After model simulation, the river flowlines were substantially simplified. First, the total number of flowlines is reduced from 120 to 7, with 4 headwater vertices, 3 confluence vertices, and 1 outlet vertex (Figure 6). Second, all the small rivers with lengths less than the threshold were removed (Figure 7). Third, all braided rivers were removed (Figure 7). Flowline simplification results are the same from Cases 1 to 10.

Details are in the caption following the image

The spatial distribution of flowlines after flowline simplification. (a) Colored line features are 7 flowlines after simplification. Segments 1 to 7 are segment indices. Confluences 1 to 3 are confluence indices.

Details are in the caption following the image

Before and after flowline simplification comparisons. (a and b) are zoomed-in views where small rivers are removed near the river meanders; (c and d) are zoomed-in views where braided and small rivers are removed.

After removing small and braided rivers, the total length of the flowlines decreased 10.0% (dashed red and blue lines in Figure 8).

Details are in the caption following the image

Comparison of the total flowline length from different model configurations. The X-axis is the spatial resolution, and the Y-axis is the ratio between modeled and simplified river length. The dashed red and blue lines are the NHDPlus HR and simplified total flowline length. Colored (green, purple, orange, and yellow) bars with textures represent different model configurations.

Depending on user needs, a combination of stream order and dam information can be used in PyFlowline to preserve different levels of details (e.g., tributaries). For example, the simplified flowlines from Cases 11 and 12 are illustrated in Figure S11 in Supporting Information S1.

3.4.2 Mesh Generation

The generated structured GCS rectangle lat-lon, PCS square, and PCS hexagon meshes are illustrated in Figure 9.

Details are in the caption following the image

The spatial distributions of modeled conceptual flowlines on the lat-lon, square, and hexagon meshes at multiple spatial resolutions. The layout of the figures and Case indices from 1 to 9 is the same as Table 1. Black line features represent the simplified flowlines. Colored line features represent the conceptual flowlines.

The generated MPAS mesh is illustrated in Figure 10. Because both the small and braided rivers were removed, JIGSAW successfully aligned cell centers following the simplified flowlines at the desired resolution. JIGSAW also varies cell resolution by considering the distance of the cell center to the simplified flowlines (as well as the coastal lines) through a density function. In this case, a coastal-resolving mesh spacing function is adopted to cluster high model resolution near coastlines. Mesh resolution varies between 3 km near the river outlet/coastal line and 10 km near the domain boundary.

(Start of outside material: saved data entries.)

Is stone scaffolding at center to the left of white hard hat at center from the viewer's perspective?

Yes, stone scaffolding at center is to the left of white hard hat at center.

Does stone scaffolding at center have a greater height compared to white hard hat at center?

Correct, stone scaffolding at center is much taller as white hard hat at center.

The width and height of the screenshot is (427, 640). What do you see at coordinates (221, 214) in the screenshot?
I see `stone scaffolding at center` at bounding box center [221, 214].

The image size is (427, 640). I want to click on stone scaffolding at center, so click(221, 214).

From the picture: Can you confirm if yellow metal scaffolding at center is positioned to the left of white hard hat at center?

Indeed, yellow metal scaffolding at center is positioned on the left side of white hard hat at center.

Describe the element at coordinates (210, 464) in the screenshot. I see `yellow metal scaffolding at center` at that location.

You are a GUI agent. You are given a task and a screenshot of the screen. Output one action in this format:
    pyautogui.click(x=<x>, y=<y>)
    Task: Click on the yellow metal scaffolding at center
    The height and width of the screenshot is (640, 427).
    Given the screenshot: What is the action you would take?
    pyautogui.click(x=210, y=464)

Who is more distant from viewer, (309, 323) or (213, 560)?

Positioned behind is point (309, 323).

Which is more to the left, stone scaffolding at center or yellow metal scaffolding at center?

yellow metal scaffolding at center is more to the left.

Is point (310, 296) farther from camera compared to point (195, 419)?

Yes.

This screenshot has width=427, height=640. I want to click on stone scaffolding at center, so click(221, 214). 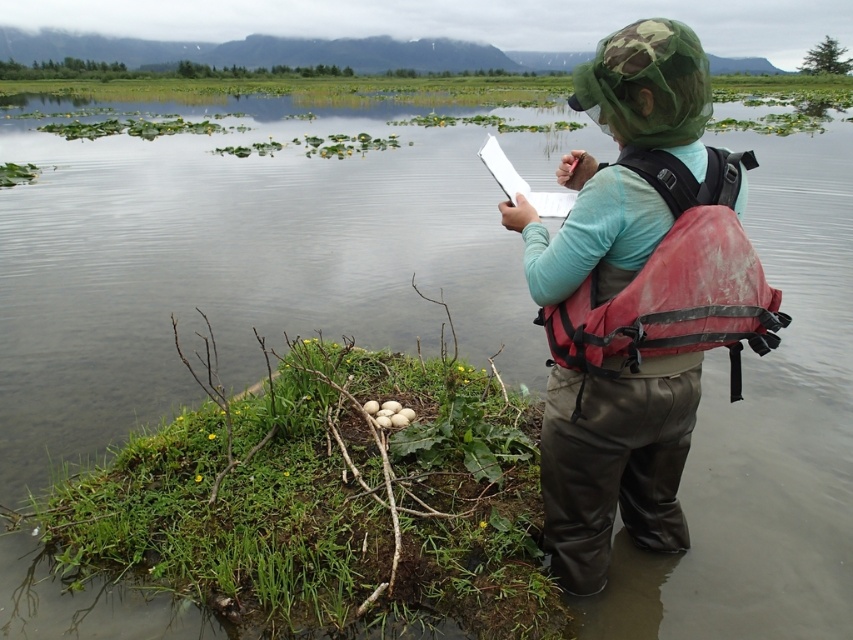 You are a drone operator tasked with capturing a photo of the person in the scene. The camera is positioned at the origin point. The matte green hat at upper center is at coordinates point 0.722, 0.722. To ensure the hat is centered in the photo, should you adjust the camera upwards or downwards?

The matte green hat at upper center is located at point (614,461). Since the coordinates are both 0.722, which is above the center point of the image, the camera should be adjusted downwards to center the hat.

You are a hiker who needs to know which object is taller between the matte green hat at upper center and the red nylon life jacket at back. Based on the scene, which one is taller?

The matte green hat at upper center is much taller than the red nylon life jacket at back.

Based on the photo, you are a hiker planning to cross the marsh. You notice the matte green hat at upper center and the red nylon life jacket at back. Which item is wider when viewed from above?

The matte green hat at upper center is wider than the red nylon life jacket at back. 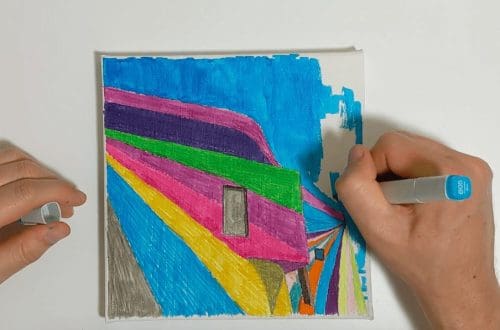 Locate an element on the screen. Image resolution: width=500 pixels, height=330 pixels. white table is located at coordinates (436, 56).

Details are in the caption following the image

Modeled flowline-guided Model for Prediction Across Scales mesh from Case 10 (clipped to the study domain) (Table 1). Because the JIGSAW mesh generator considers the simplified flowlines in its density function, the mesh cell center locations align with the flowlines, and cell resolutions are higher (∼3 km) near the flowline than away from it (∼10 km).

3.4.3 Topological Relationship Reconstruction

In general, on the structured meshes, the spatial patterns of modeled conceptual flowlines are similar to the simplified flowlines at different spatial resolutions (Figure 9).

The model can separate parallel flowlines such as Segments 1 and 6 (Figure 6). It also captures all the river confluences. As the spatial resolution increases, the model can capture more spatial details. At 5 km resolution, the modeled conceptual flowlines can accurately describe the river confluences. The shortcut algorithm also works well, producing the classical D8 diagonal paths in many scenarios (e.g., Cases 2 and 5).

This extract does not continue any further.